**Task goal**
Copy out the entries below exactly as they stand, but only from the line containing "Elles peuvent chauffer" through the line containing "à l’extérieur. Cette".

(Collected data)
++++++
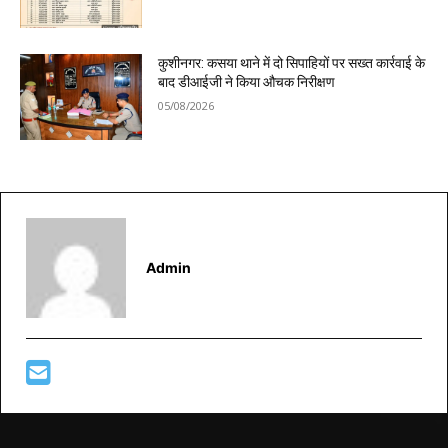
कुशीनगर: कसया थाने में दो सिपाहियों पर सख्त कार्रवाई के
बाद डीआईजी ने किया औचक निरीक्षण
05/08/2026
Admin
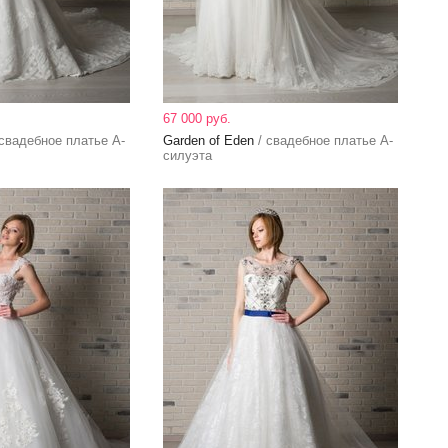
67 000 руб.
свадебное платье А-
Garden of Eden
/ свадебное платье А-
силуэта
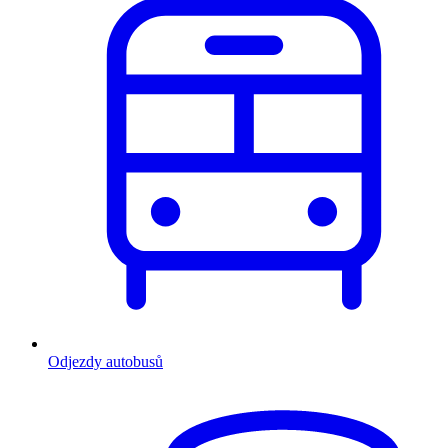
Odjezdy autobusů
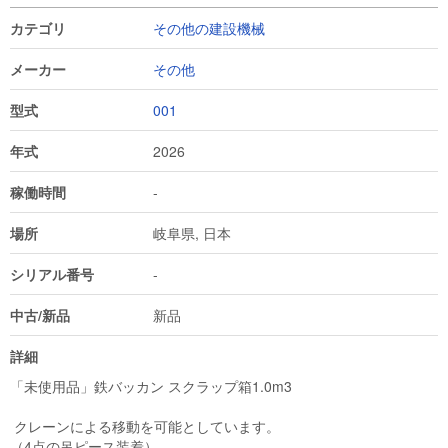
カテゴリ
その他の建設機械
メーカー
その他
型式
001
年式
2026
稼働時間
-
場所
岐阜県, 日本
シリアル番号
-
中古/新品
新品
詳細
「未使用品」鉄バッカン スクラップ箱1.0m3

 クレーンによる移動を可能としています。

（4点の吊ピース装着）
++++++
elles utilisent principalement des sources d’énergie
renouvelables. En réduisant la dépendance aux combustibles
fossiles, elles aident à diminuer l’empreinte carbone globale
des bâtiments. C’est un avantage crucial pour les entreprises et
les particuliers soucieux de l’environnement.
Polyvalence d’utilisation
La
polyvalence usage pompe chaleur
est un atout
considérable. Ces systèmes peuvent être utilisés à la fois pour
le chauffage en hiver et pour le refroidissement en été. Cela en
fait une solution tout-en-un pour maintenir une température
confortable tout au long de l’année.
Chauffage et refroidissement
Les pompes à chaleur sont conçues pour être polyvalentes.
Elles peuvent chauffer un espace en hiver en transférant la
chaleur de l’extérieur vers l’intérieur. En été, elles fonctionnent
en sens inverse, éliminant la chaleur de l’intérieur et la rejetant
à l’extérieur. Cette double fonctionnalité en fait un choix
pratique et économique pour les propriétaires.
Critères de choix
++++++
**Answer space**
Elles peuvent chauffer un espace en hiver en transférant la
chaleur de l’extérieur vers l’intérieur. En été, elles fonctionnent
en sens inverse, éliminant la chaleur de l’intérieur et la rejetant
à l’extérieur. Cette double fonctionnalité en fait un choix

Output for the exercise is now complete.